The Legion of Space | |
Author: | Jack Williamson |
Illustrator: | A. J. Donnell |
Cover Artist: | A. J. Donnell |
Country: | United States |
Language: | English |
Series: | Legion of Space Series |
Publisher: | Fantasy Press |
Release Date: | 1947 |
Media Type: | Print (Hardback) |
Pages: | 259 |
Followed By: | The Cometeers |
The Legion of Space is a science fiction novel by the American writer Jack Williamson. It was originally serialized in Astounding Stories in 1934, then published in book form (with some revisions) by Fantasy Press in 1947 in an edition of 2,970 copies. A magazine-sized reprint was issued by Galaxy in 1950, with a standard paperback following from Pyramid Books in 1967. The first British edition was published by Sphere Books in 1977. The Legion of Space has been translated into German, French, Italian and Japanese.[1] It has also appeared in the omnibus Three from the Legion, which compiles the novel and all but one of its sequels.[2]
The story takes place in an era in which humans have colonized the Solar System but dare not go farther, as the first extra-solar expedition to Barnard's Star failed and the survivors came back as babbling, grotesque, diseased madmen. These survivors spoke of a gigantic planet, populated by ferocious animals, and of the single city of the evil "Medusae". The Medusae are elephant-sized, four-eyed, flying 'jellyfish' with hundreds of tentacles. The Medusae cannot hear or speak, but communicate with one another via radio waves.
The Legion is the military and police force of the Solar System. It was created to keep the peace after the overthrow of the "Purples", a dynasty that ruled all humanity for generations. John Ulnar, a young graduate of the Legion academy, shares a surname with the Purples but is an enthusiastic supporter of the Legion.
A weapon called AKKA was used to defeat the Purples. Using a space/time distortion, it erases matter from the Universe—any matter, of any size, even a star or a planet. The secret of AKKA is kept in one family, descended from its creator, and is passed down from mother to daughter. One of the Legion's most important tasks is to guard the current Keeper, a beautiful young woman named Aladoree Anthar.
Through the machinations of his uncle, a powerful politician with a hidden agenda, John Ulnar is assigned to Aladoree's guard force at a secret fort on Mars. When she is kidnapped by a huge alien spaceship, John and the three other survivors of the guard force follow her kidnappers to a planet of Barnard's Star. They crash-land and must battle their way across a savage continent to the sole remaining citadel of the Medusae.
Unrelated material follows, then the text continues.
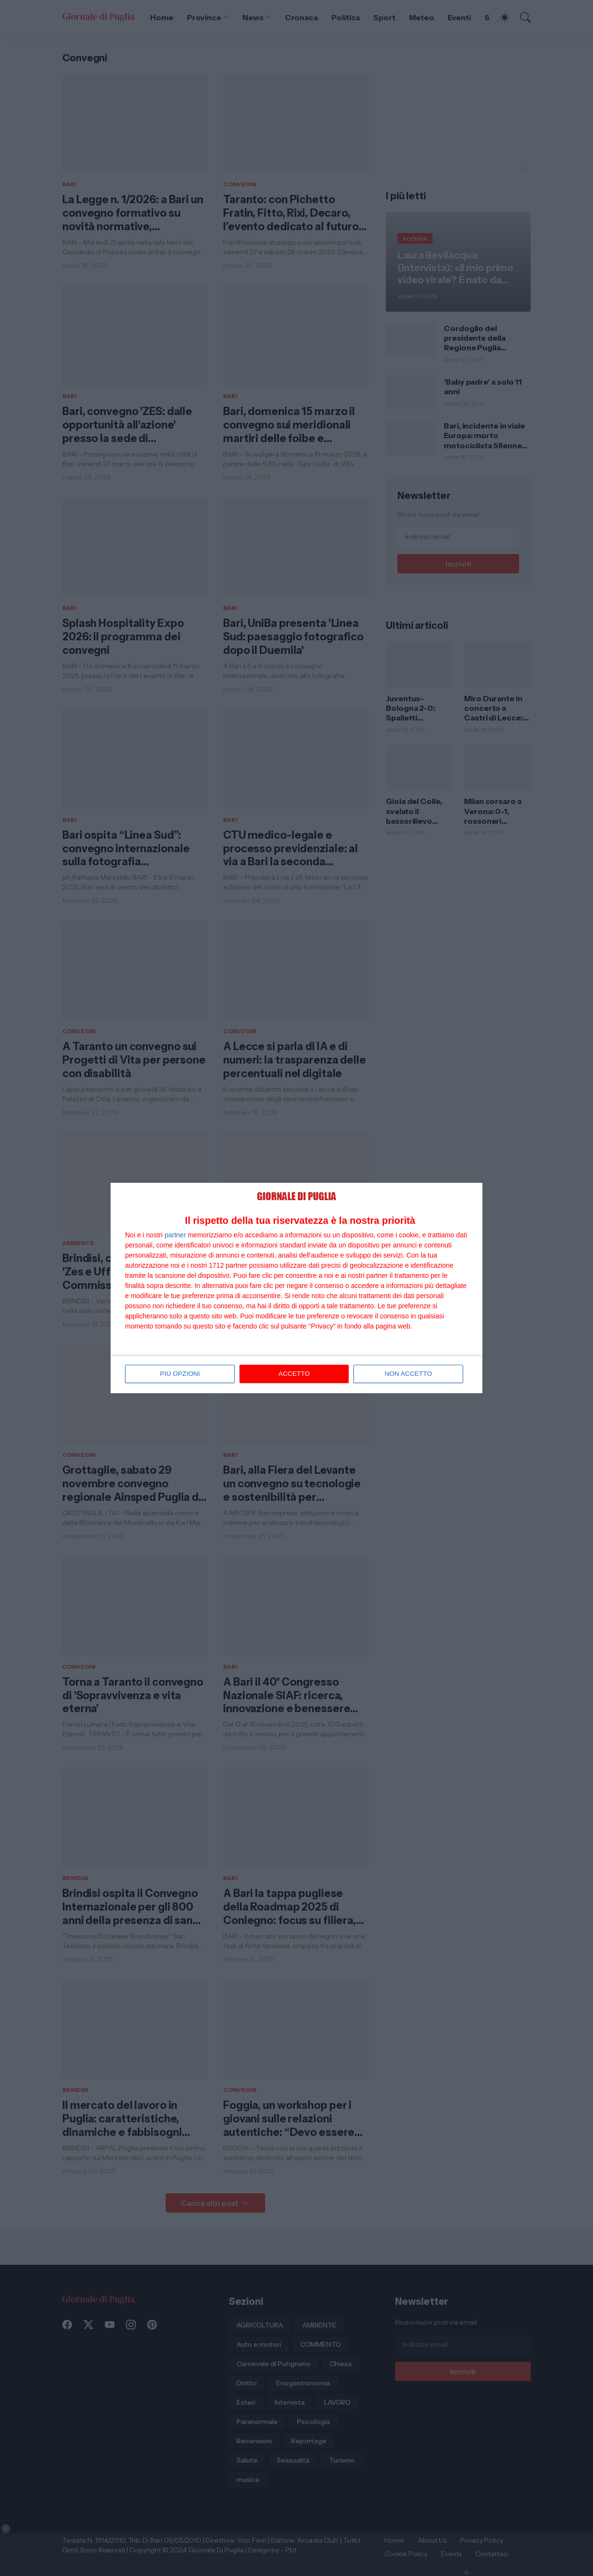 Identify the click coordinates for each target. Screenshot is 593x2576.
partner (175, 1235)
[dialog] (296, 1288) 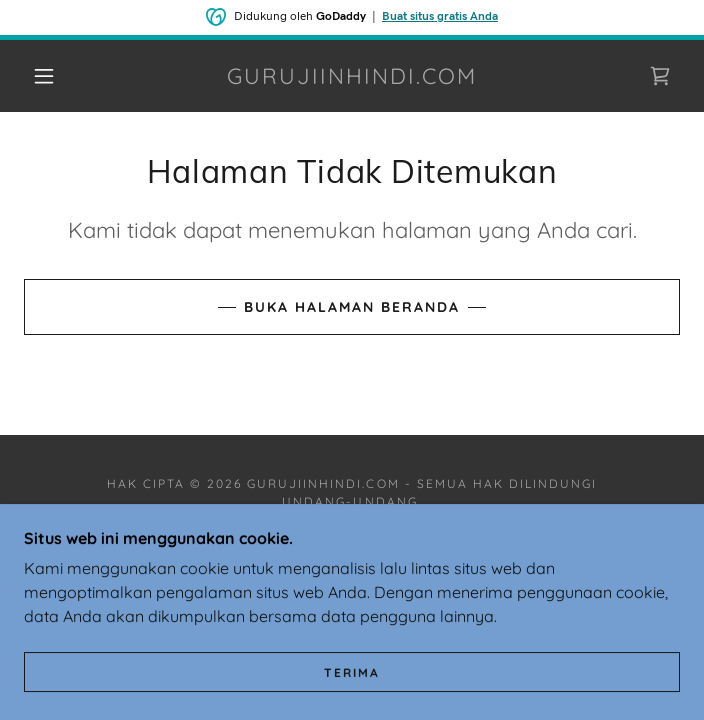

John Ulnar's uncle and his nephew have allied with the Medusae as a means to regain their empire, and have kidnapped Aladoree to ensure that AKKA is not used against them. The Medusae, however, turn on the Purples, seeking to destroy all humans and move to the Solar System, as their own world, far older than Earth, is spiraling into Barnard's Star.
John Ulnar and his companions rescue Aladoree, but the invasion of the Solar System has already begun. The Medusae conquer the Moon, set up bases there, and bombard Earth with gas projectiles. John, Aladoree, and their companions land on a ravaged Earth. Fighting off cannibals maddened by the gas, they build AKKA and destroy the Medusae fleets (and Earth's Moon as well).
Brian W. Aldiss and David Wingrove, noting that Williamson had produced much better work, dismissed The Legion of Space as a Gosh-wow! epic which thundered along "on the cloven heels of Doc Smith."[3] Everett F. Bleiler, although faulting the novel's "stylistic and developmental problems . . . notably the irritating characterizations of the musketeers and John Ulnar," concluded that The Legion of Space is carried along by a drive and verve that make it one of the better early space operas.[4]
Thrilling Wonder Stories found the novel to be "space opera with a vengeance -- with passably good characterization imbedded in an interplanetary chamber of horrors that . . . seems to go on forever [and becomes] a little tiresome".[5] P. Schuyler Miller wrote that the novel "does not pretend to be anything more than a good space-adventure yarn in the swashbuckling tradition -- and formula -- of The Three Musketeers".[6] Lester del Rey. writing in 1978, praised The Legion of Space as "a classic adventure story".[7]